1. DON'T MAKE LARGE DEPOSITS/WITHDRAWALS
Part of your approval process includes providing your lender with recent bank statements. Any large sum of money coming in and out of your account raises some eyebrows and could be ground for a halt on processing your application. It's also important to note that cash is not easily traceable. You should discuss the proper way to document any "have-to" money transfers with your mortgage officer prior to doing so.
2. DON'T CLOSE CREDIT ACCOUNTS
You want to have good credit, yes. Many people are under the impression that closing off extra accounts will make them look like a more stable candidate for approval. Closing accounts (even the ones not in use) reduces your available credit and raises your debt to income (DTI) ratio. A portion of your credit score relies heavily on both the length and depth of your credit history.
3. DON'T MAKE LARGE PURCHASES ON CREDIT
Large purchases, say to furnish your new home, actually raise your DTI. In other words, new purchases come with new monthly responsibilities and higher debt to income ratios create riskier loans. This means someone who once qualified for approval, now raises a red flag to lenders. Do continue to build your line of credit as usual with smaller, typical purchases you are more than able to pay off each month.
4. DON'T CHANGE JOBS
You may be wondering how changing from one source of income to another could have an effect on your mortgage qualification in any way. Proof of a steady, consistent income is vitally important. It's also pertinent that you're remaining in the same industry as you were when you applied. Consistency across the board throughout the entirety of the mortgage approval process is the key to approval.

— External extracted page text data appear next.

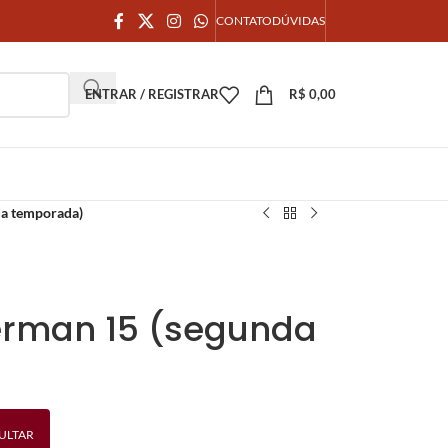
CONTATO
DÚVIDAS
ENTRAR / REGISTRAR
R$
0,00
da temporada)
erman 15 (segunda
ULTAR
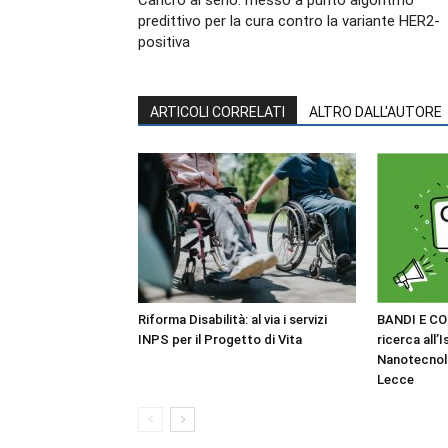
Cancro al seno: messo a punto algoritmo
predittivo per la cura contro la variante HER2-
positiva
ARTICOLI CORRELATI
ALTRO DALL'AUTORE
Riforma Disabilità: al via i servizi
BANDI E CO
INPS per il Progetto di Vita
ricerca all’I
Nanotecnol
Lecce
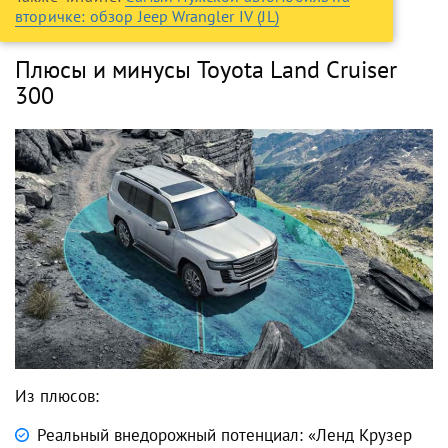
вторичке: обзор Jeep Wrangler IV (JL)
Плюсы и минусы Toyota Land Cruiser
300
Из плюсов:
Реальный внедорожный потенциал: «Ленд Крузер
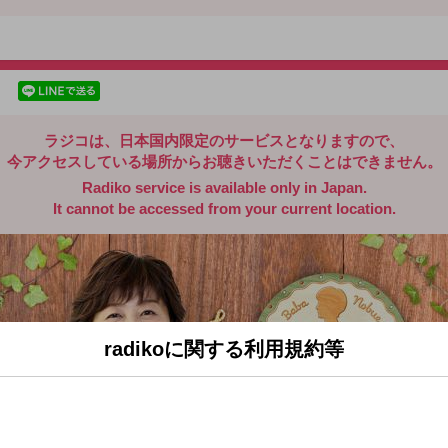
radiko.jp
facebookでシェア
lineでシェア
ラジコは、日本国内限定のサービスとなりますので、
今アクセスしている場所からお聴きいただくことはできません。
Radiko service is available only in Japan.
It cannot be accessed from your current location.
radikoに関する利用規約等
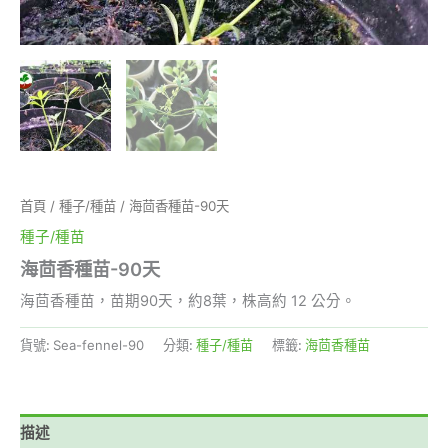
首頁
/
種子/種苗
/ 海茴香種苗-90天
種子/種苗
海茴香種苗-90天
海茴香種苗，苗期90天，約8葉，株高約 12 公分。
貨號:
Sea-fennel-90
分類:
種子/種苗
標籤:
海茴香種苗
描述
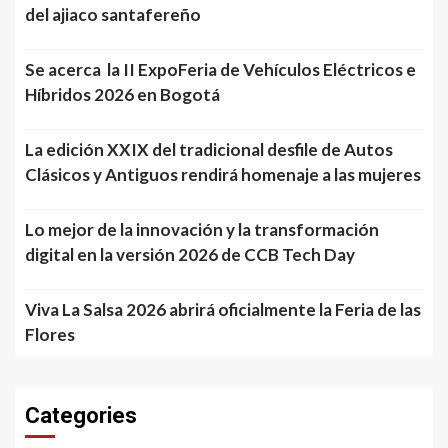
del ajiaco santafereño
Se acerca la II ExpoFeria de Vehículos Eléctricos e
Híbridos 2026 en Bogotá
La edición XXIX del tradicional desfile de Autos
Clásicos y Antiguos rendirá homenaje a las mujeres
Lo mejor de la innovación y la transformación
digital en la versión 2026 de CCB Tech Day
Viva La Salsa 2026 abrirá oficialmente la Feria de las
Flores
Categories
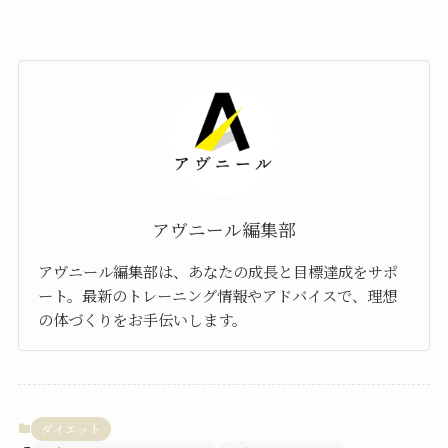
アヴニール編集部
アヴニール編集部は、あなたの成長と目標達成をサポ
ート。最新のトレーニング情報やアドバイスで、理想
の体づくりをお手伝いします。
ダイエット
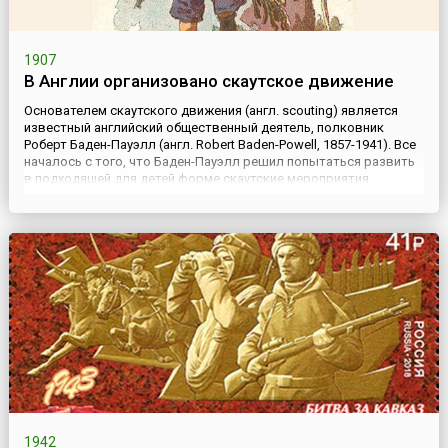
1907
В Англии организовано скаутское движение
Основателем скаутского движения (англ. scouting) является
известный английский общественный деятель, полковник
Роберт Баден-Пауэлл (англ. Robert Baden-Powell, 1857-1941). Все
началось с того, что Баден-Пауэлл решил попытаться развить
в подходящей для детей форме скаутские мероприятия,
которые практиковал во время своей военной карьеры
(английское слово scout переводят как «разведчик»). С этой
цель...
1942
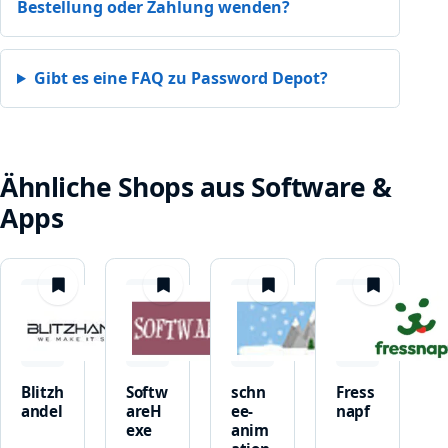
Bestellung oder Zahlung wenden?
Gibt es eine FAQ zu Password Depot?
Ähnliche Shops aus Software &
Apps
merken
merken
merken
merken
Blitzh
Softw
schn
Fress
andel
areH
ee-
napf
exe
anim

5. DON'T CO-SIGN OR PAY OFF COLLECTION ACCOUNTS
When you co-sign for someone, you are essentially agreeing to be that individual's safety net. Regardless of your intent to make their payments or not, your lender is required to count those payments against you. Additionally, when you make payments on older collection accounts, it actually makes that account "current" and can drop your credit score. If a payment is nearing its mark to expire based on the date of your last payment, it's actually best to leave that payment alone.
Of course, this is not a comprehensive list and there are additional safety steps to take in order to ensure you are not putting your chance for mortgage approval at risk. Always consult with your mortgage officer if you're unsure of what you can and cannot do between approval and closing day.